Do you have any advice for female artists looking to break into the current music industry?
Always listen to your gut. I think that it's really important to learn the distinction between anxiety and your gut. Don't let a man stand in the way. Be emotional, who cares? Men are emotional too. Probably more than women sometimes, they just don't get as much flak for it. Lean into it. Lean into the raw emotion of art. Don't worry about your image and what you look like, especially with Hollywood on Ozempic. It's not about that; it's not about the way you look. Forget metrics, forget optics, just create. If you're scared, do it scared, do it afraid, just do it. Because I think the other thing, too, is there's a fear of failure that comes with putting yourself out there. I think failure and rejection kind of sit next to each other at the table. Rejection is just redirection, so there's always a pivot to be made. There's always somewhere else you can go.
What are the next steps for
you in your career and life?
I just really want to start playing live more again and try to book another tour for later this year. I would love to start opening for some other artists. I am kind of dying to get back on the road. Also, I want to start writing to write again. I want to get more creative. When I was a kid, I loved using GarageBand. I would nerd out on GarageBand and just make shit. And I'm like, why don't I just nerd out and make shit anymore? Last year I talked about how bad I wanted a Grammy in one interview, which is still true, but it's… It's so ambitious. It's not something that I'm letting go of, but I was talking to my friend about it, and I said I need a booking agent. And he said, “Yeah, you gotta make getting a booking agent the Grammy”. And I was like, oh my god! It's just about breaking this giant thing that I want into smaller pieces, and making those things attainable. That just opened my brain up.

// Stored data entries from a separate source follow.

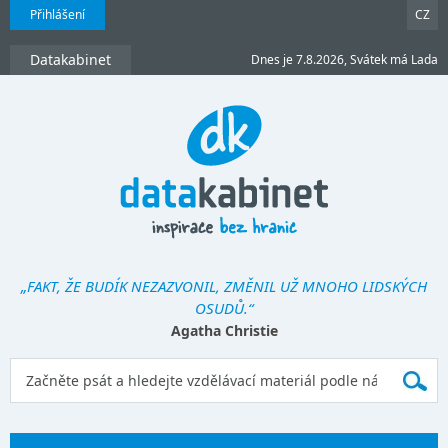
Přihlášení
CZ
Datakabinet
Dnes je 7.8.2026, Svátek má Lada
„FAKT, ŽE BUDÍK NEZAZVONIL, ZMĚNIL UŽ MNOHO LIDSKÝCH
OSUDŮ.“
Agatha Christie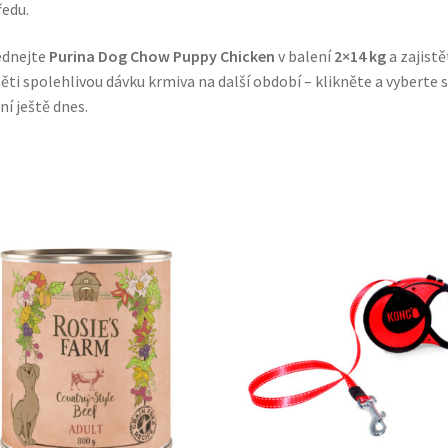
edu.
ednejte
Purina Dog Chow Puppy Chicken
v balení
2×14 kg
a zajistě
ěti spolehlivou dávku krmiva na další období – klikněte a vyberte s
ní ještě dnes.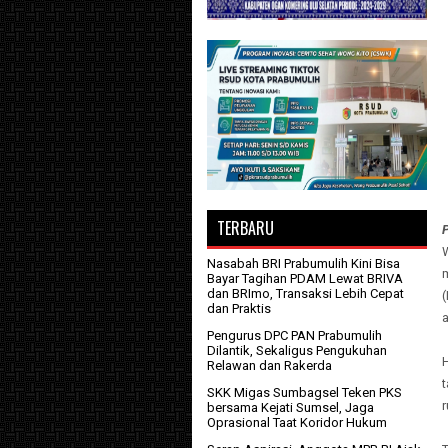
TERBARU
W
Nasabah BRI Prabumulih Kini Bisa
Bayar Tagihan PDAM Lewat BRIVA
dan BRImo, Transaksi Lebih Cepat
dan Praktis
a
Pengurus DPC PAN Prabumulih
Dilantik, Sekaligus Pengukuhan
Relawan dan Rakerda
SKK Migas Sumbagsel Teken PKS
bersama Kejati Sumsel, Jaga
Oprasional Taat Koridor Hukum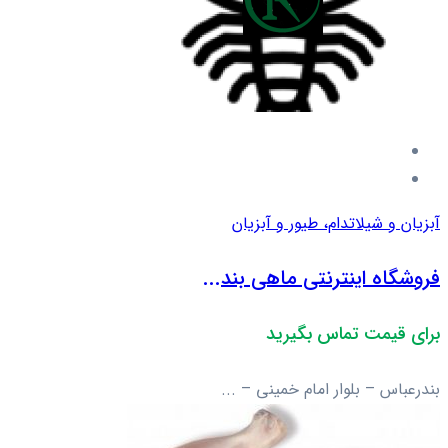
آبزیان و شیلات
دام، طیور و آبزیان
فروشگاه اینترنتی ماهی بند...
برای قیمت تماس بگیرید
بندرعباس – بلوار امام خمینی – ...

I also want to return to the love and the why, because I got really fucked up over numbers and optics and metrics. I thought, am I doing this right? Is anything I'm doing even worthwhile? I feel like I'm reliving some of the songs in new ways still. I love making music, I love connecting with people, and it's been really cool. I feel really fortunate that I've been able to have a couple of interviews, and chat with people, and sometimes people recognize me out and about, and they're like, “Hey, I love your music.” That's, like, actually wild. I think I'm in search of connection, and I want to bring us all together a little bit.
"Luck of the Draw" is now available across all streaming platforms.